Açılışta özetle, İstanbul böyle toplantılar için merkez olsun, küresel bilgi paylaşımı için birlikte çalışma kültürü edinelim temennileri sunuldu. Sağlık bakanlığı yetkilileri, ‘uzlaşın gelin, ne isterseniz yapalım’ sözü verdi. Bilim Sanayi ve Teknoloji ile Kalkınma Bakanlığı yetkilileri de, ‘biz yönümüzü tayin ettik; yolumuzu yaptık; strateji, plan, program, eylem belirledik’ dediler.
Birincisi
İstanbul, Ankara, İzmir Eczacı Odaları, kendi imkanlarıyla “Sağlıkta İlaç Sömürüsüne Son” teması ile 11-14 Mayıs 1980 tarihinde, Ankara Üniversitesi Eczacılık Fakültesi, Hacettepe Üniversitesi Eczacılık Fakültesi, Hıfzıssıhha salonlarında, kongre başkan Mekin Tanker ve kongre sekreteri Nurettin Abacıoğlu’nun üstün gayretleriyle ‘1.Türkiye Eczacılık Kongresi’ yapılmıştı. İzmir Eczacı Odası ve EDAK Başkanı Ecz. N. Işık Boyacıgiller “Eczacı, ilaç üretimini elinden kaçırması ile mesleğe bağlayan moral öğesini kaybetti; sadece, ekonomik öğe ile doyum sağlayamıyor. Devletin sağlık politikasının yapısı, eczacıyı ilaç sanayi sermayesinin safında ve hizmetinde toplumsal görevinden soyutlamak istemektedir. Değişen dünya ve ülke koşullarında yığınla soru, tartışma ve yığınla sorun çözüm beklemektedir” demişti. Kongreler nereden nereye geldi. Sorunlar nereden nereye gitti. Çıkmaz yollar, tehditler çoğaldı. Paralel yollar, paralı yollar yapıldı. İlk kongrenin yönü, gerçekliği, şahsiyeti belli idi. Sade, içten, kendiliğinden, bizden, direnen idi. Şimdi; iktidar, dernekler, vakıflar, şirketler, okullar bir güzel organize olmuşlar. İhtişam, gösteriş, ‘Avrupa’yı solladık, Amerika’ya yaklaştık’ zannı uyandırıyor.

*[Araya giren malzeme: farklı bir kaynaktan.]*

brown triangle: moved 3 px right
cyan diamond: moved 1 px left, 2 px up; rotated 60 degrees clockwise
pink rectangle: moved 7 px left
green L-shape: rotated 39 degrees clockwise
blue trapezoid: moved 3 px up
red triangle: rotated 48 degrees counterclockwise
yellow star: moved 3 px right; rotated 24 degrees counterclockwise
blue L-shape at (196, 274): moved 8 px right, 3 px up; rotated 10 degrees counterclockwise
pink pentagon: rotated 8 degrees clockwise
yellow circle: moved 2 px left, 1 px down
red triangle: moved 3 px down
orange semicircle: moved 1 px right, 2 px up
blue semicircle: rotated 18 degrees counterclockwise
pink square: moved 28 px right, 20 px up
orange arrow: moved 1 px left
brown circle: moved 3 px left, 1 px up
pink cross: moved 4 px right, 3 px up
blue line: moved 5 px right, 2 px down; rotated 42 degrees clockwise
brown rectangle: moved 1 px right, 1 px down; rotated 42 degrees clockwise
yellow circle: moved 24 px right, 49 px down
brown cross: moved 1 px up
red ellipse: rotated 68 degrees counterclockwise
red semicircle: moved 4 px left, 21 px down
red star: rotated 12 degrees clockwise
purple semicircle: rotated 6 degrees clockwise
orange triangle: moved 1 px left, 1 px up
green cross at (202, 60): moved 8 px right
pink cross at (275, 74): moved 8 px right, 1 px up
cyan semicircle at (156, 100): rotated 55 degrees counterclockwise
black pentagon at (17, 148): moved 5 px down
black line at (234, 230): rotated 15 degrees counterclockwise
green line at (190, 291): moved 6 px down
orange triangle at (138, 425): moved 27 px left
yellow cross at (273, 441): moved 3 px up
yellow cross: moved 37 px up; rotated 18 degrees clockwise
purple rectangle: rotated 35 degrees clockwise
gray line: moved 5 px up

Nur içinde yat Nur Işık, nur içinde yat; halimizi görüyor gülüyorsundur.
İşimize Bakalım, Yıldızları Sayalım
*Eczacı ve eczacılık öğrencisi görünce gözleri parlayan, mesleğe sahip çıkmaya can atan, kongre başkanı Prof.Dr.Bülent Gümüşel ve birbirinden değerli, çok iyi niyetli öğretim üyeleri, her biri bir pınar gibi idi.
Umarım toplanan suları, haram harmanı unları ve sayısız değirmenleri olan değirmencilere taşıyan olmaz.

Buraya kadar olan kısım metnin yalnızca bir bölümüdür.